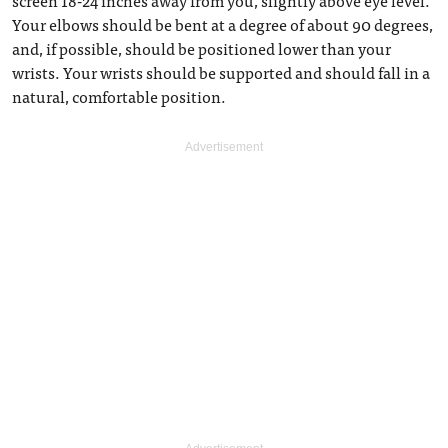
screen 18-24 inches away from you, slightly above eye level.
Your elbows should be bent at a degree of about 90 degrees,
and, if possible, should be positioned lower than your
wrists. Your wrists should be supported and should fall in a
natural, comfortable position.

#### [Work item]
Everything in the entries above should be returned exactly, apart from the pictures.

#### [Solution to the problem]
screen 18-24 inches away from you, slightly above eye level.
Your elbows should be bent at a degree of about 90 degrees,
and, if possible, should be positioned lower than your
wrists. Your wrists should be supported and should fall in a
natural, comfortable position.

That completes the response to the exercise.